**YOUR ASSIGNMENT**
Check each line of the material below for "Cross", then copy the ones that contain it.

**INFORMATION SHOWN**
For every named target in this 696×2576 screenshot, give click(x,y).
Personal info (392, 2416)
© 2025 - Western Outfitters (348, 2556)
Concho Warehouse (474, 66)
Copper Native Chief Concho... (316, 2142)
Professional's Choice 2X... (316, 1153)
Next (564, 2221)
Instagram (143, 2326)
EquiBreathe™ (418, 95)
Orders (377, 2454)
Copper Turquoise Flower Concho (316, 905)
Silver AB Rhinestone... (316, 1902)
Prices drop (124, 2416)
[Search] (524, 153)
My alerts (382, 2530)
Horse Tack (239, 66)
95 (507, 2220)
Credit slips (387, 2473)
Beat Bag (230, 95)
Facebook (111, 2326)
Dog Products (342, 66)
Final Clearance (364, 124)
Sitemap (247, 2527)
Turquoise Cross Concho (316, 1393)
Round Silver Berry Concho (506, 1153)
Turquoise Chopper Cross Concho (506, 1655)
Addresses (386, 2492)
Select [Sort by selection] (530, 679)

**TASK OUTPUT**
Turquoise Cross Concho (316, 1393)
Turquoise Chopper Cross Concho (506, 1655)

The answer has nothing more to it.